Posted by Robert Hutchison at 1:18 pm (PDT) on Tue August 30, 2016   
Not very many people in my area built bomb shelters...I also do not remember any drills for an atomic attack...but we did have fire drills, and maybe the fire drills were sufficient to count as such! Maybe one of the reasons why not many people built bomb shelters in my area was that we were less than 100 miles from Ground Zero!
Posted by kayfarmgirl at 4:59 am (PDT) on Mon August 1, 2016   
Oh yes I do remember seeing the fall out shelter signs around when growing up!

Yes we did do emergency safety drills at school at random to keep us aware .
Posted by Michael Giffey at 9:42 pm (PDT) on Sat October 26, 2013   
In all seriousness, my entire first semester of health class in 1975 was "surviving a Nuclear War" and yes, they actually showed the "Duck and Cover" film from the 1950's.
Posted by GlenEllyn at 1:16 pm (PDT) on Thu October 25, 2012   
We had one in the basement of our 1958 rambler.

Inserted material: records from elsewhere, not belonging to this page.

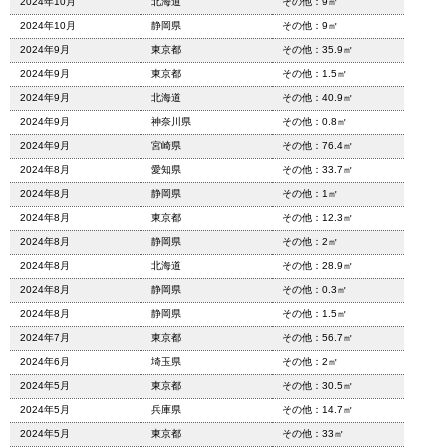
2024年10月
北海道
その他：9㎡
2024年10月
静岡県
その他：9㎡
2024年9月
東京都
その他：35.9㎡
2024年9月
東京都
その他：1.5㎡
2024年9月
北海道
その他：40.9㎡
2024年9月
神奈川県
その他：0.8㎡
2024年9月
宮崎県
その他：76.4㎡
2024年8月
愛知県
その他：33.7㎡
2024年8月
静岡県
その他：1㎡
2024年8月
東京都
その他：12.3㎡
2024年8月
静岡県
その他：2㎡
2024年8月
北海道
その他：28.9㎡
2024年8月
静岡県
その他：0.3㎡
2024年8月
静岡県
その他：1.5㎡
2024年7月
東京都
その他：56.7㎡
2024年6月
埼玉県
その他：2㎡
2024年5月
東京都
その他：30.5㎡
2024年5月
兵庫県
その他：14.7㎡
2024年5月
東京都
その他：33㎡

It was a windowless room with concrete block walls and a heavy door. We called it the bomb shelter but we used it mainly as a storage room. However, we always left just enough space for the eight of us to duck in there when the tornado sirens sounded. There was no electricity in that room and it was always cold.
Posted by AliKaplan at 7:31 pm (PDT) on Tue October 23, 2012   
I recall one of my neighborhood friend's family had one in their backyard. We would go down into it every now and then, but I am sure that if it was ever NEEDED, she wasn't going to let us in ;-)
Posted by JENNA at 4:45 pm (PDT) on Fri November 4, 2011   
Posted by paktype at 2:00 pm (PDT) on Wed July 13, 2011   
You don't see the fallout shelters as much as you used to but you still see the signs here and there, especially inside the stairwells of older buildings.